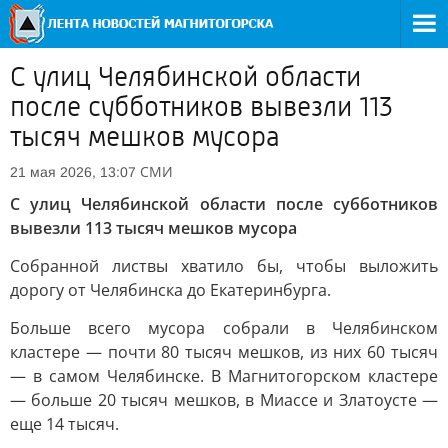
С улиц Челябинской области
после субботников вывезли 113
тысяч мешков мусора
СМИ
21 мая 2026, 13:07
С улиц Челябинской области после субботников
вывезли 113 тысяч мешков мусора
Собранной листвы хватило бы, чтобы выложить
дорогу от Челябинска до Екатеринбурга.
Больше всего мусора собрали в Челябинском
кластере — почти 80 тысяч мешков, из них 60 тысяч
— в самом Челябинске. В Магнитогорском кластере
— больше 20 тысяч мешков, в Миассе и Златоусте —
еще 14 тысяч.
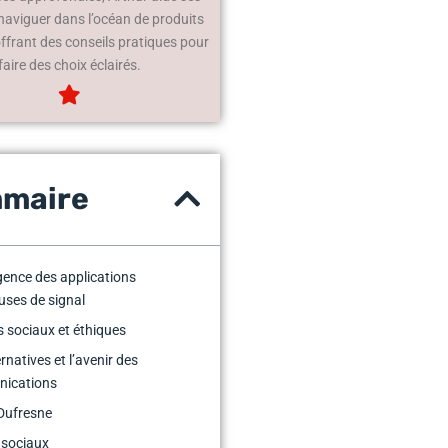
 naviguer dans l’océan de produits
offrant des conseils pratiques pour
faire des choix éclairés.
maire
ence des applications
euses de signal
 sociaux et éthiques
rnatives et l’avenir des
ications
Dufresne
 sociaux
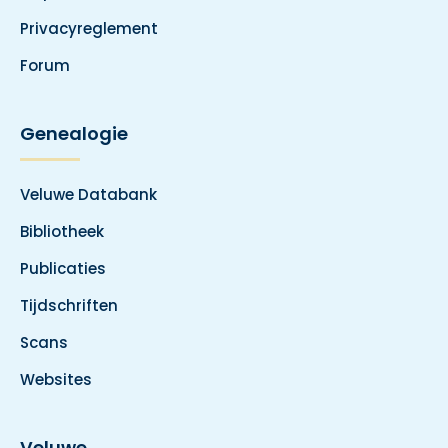
Privacyreglement
Forum
Genealogie
Veluwe Databank
Bibliotheek
Publicaties
Tijdschriften
Scans
Websites
Veluwe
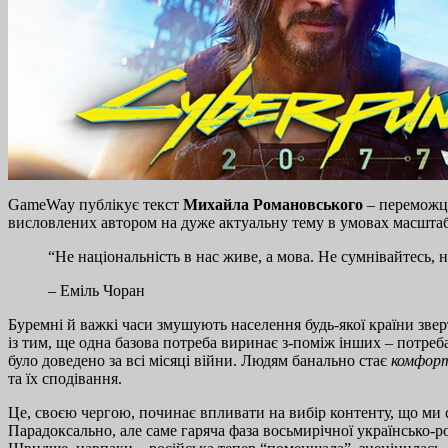
GameWay публікує текст
Михайла Романовського
– перемож
висловлених автором на дуже актуальну тему в умовах масштаб
“Не національність в нас живе, а мова. Не сумнівайтесь,
– Еміль Чоран
Буремні й важкі часи змушують населення будь-якої країни зверт
із тим, ще одна базова потреба виринає з-поміж інших – потреба
було доведено за всі місяці війни. Людям банально стає
комфор
та їх сподівання.
Це, своєю чергою, починає впливати на вибір контенту, що ми
Парадоксально, але саме гаряча фаза восьмирічної українсько-р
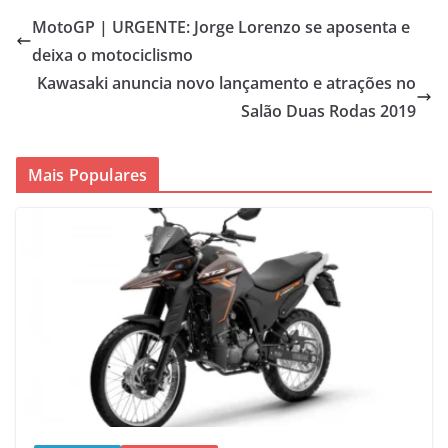
MotoGP | URGENTE: Jorge Lorenzo se aposenta e
deixa o motociclismo
Kawasaki anuncia novo lançamento e atrações no
Salão Duas Rodas 2019
Mais Populares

+++

Problem:
Each line of the data above containing the string "улиц" is to be copied.

Response to this exercise:
С улиц Челябинской области
С улиц Челябинской области после субботников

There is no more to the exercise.